The South Florida Water Management District is the largest single landowner in the region with more than 1 million acres of public land within our boundaries. Our continued ability to successfully restore and manage these important natural resources is hampered by the growing presence of non-native invasive plants and animals. Non-native plants and animals often aggressively invade natural habitats and drastically alter the ecology of natural systems.
The District is responsible for managing nuisance and invasive exotic vegetation throughout the agency's 16-county region. The District manages invasive exotic plants in canals and on levees of the primary water control system (Central and Southern Florida Project). This system includes public lakes and rivers, water conservation areas, stormwater treatment areas (STAs), interim lands (lands slated for either STAs, Everglades restoration projects or water preserve areas) and on public conservation lands.
Control efforts include prescribed burns, mechanical removal, herbicide application and use of biological controls such as insects and herbivorous fish.
In 2009, the South Florida Water Management District spent roughly $25 million on the prevention, control and management of priority invasive plants. Escalating costs are only part of the problem, as South Florida has roughly 200 introduced plant and animal species – more than any other U.S. region – and ranks high in this regard globally. This presents a huge challenge for the District and other governmental agencies tasked with managing and restoring South Florida's ecosystems.

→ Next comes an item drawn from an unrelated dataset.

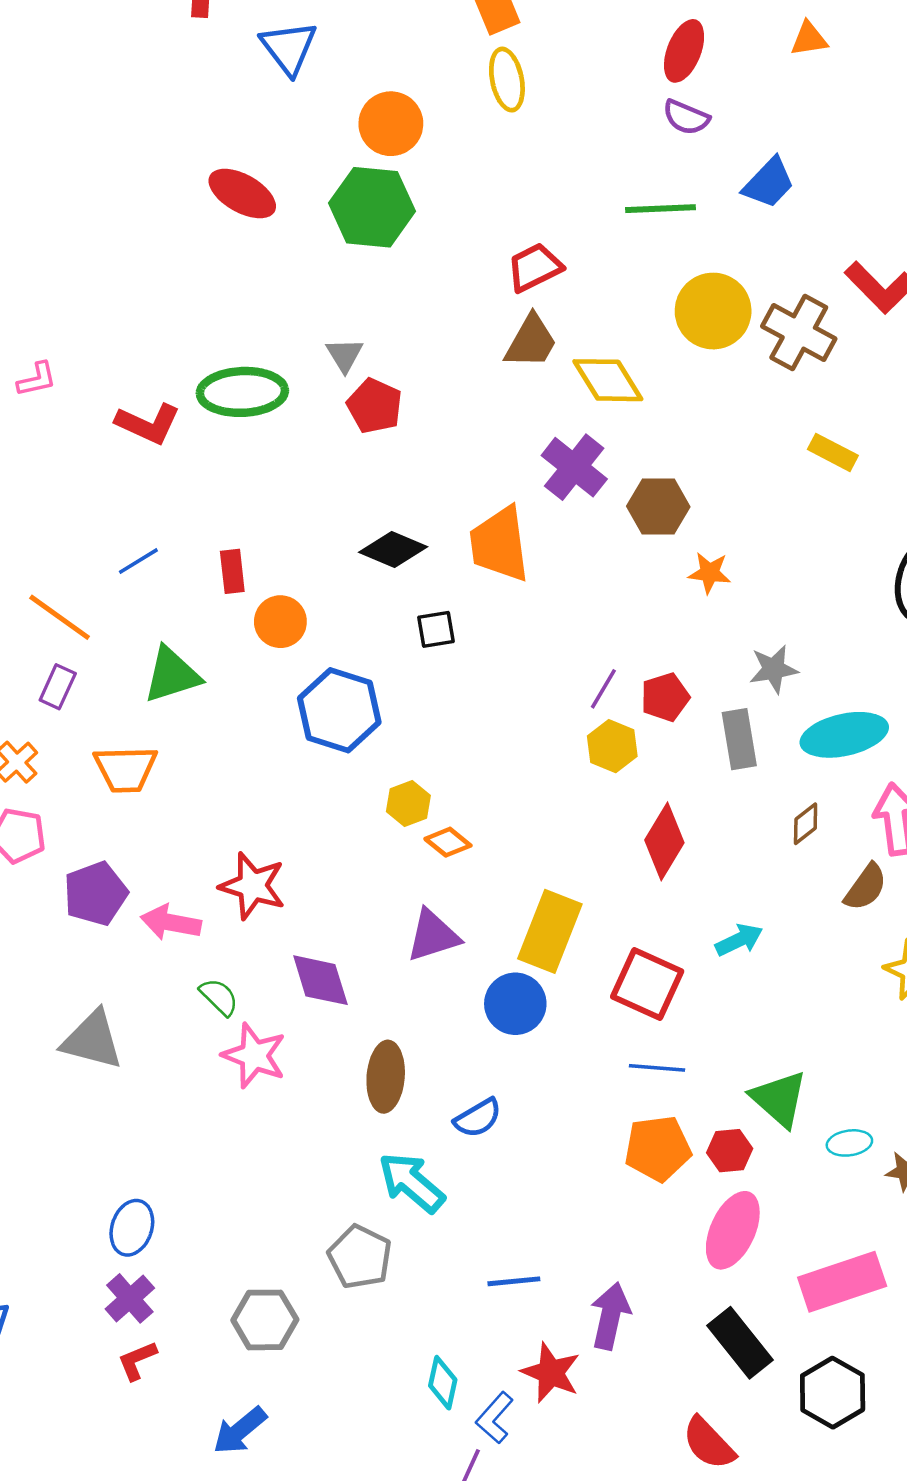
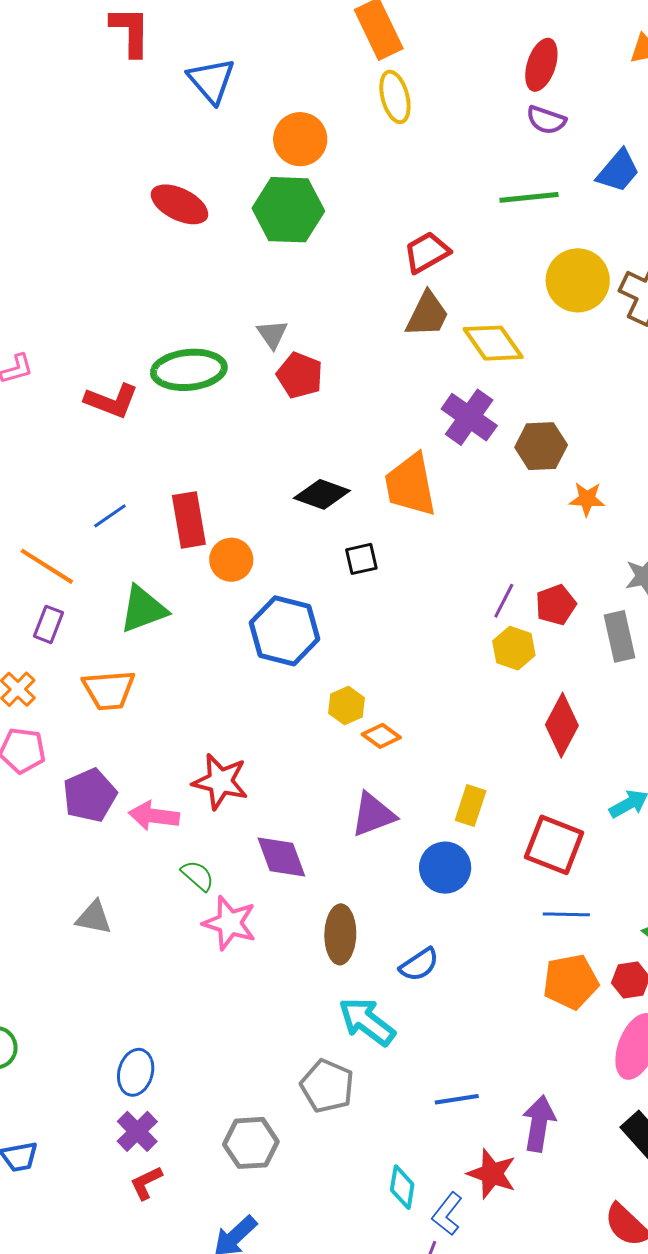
red rectangle: (232, 571) -> (189, 520), size x1.5
yellow rectangle: (550, 931) -> (471, 806), size x0.6
gray triangle: (92, 1040) -> (94, 917), size x0.7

A total of 66 species of non-native plants are District priorities for control. Old World climbing fern (Lygodium), melaleuca and Brazilian pepper are generally a priority in the entire region, while aquatic plants such as hydrilla and water hyacinth are high priorities in the Kissimmee Basin and Lake Okeechobee. Downy rose myrtle, shoebutton ardisia, cogongrass, torpedograss and tropical watergrass are other invasive plants among the high priority plants requiring control.
Widespread efforts to control invasive plants are ongoing. The District has the country's largest aquatic plant management program, managing floating and submerged aquatic vegetation regionwide. In 2009, the District treated nearly 65,000 acres of priority exotic plants across South Florida ecosystems. As part of these efforts, the agency's melaleuca management program has become a national model for successful interagency coordination in dealing with a weed species. Melaleuca has been systematically and successfully cleared from Water Conservation Areas 2 and 3 and Lake Okeechobee, and it is now under maintenance control in these regions.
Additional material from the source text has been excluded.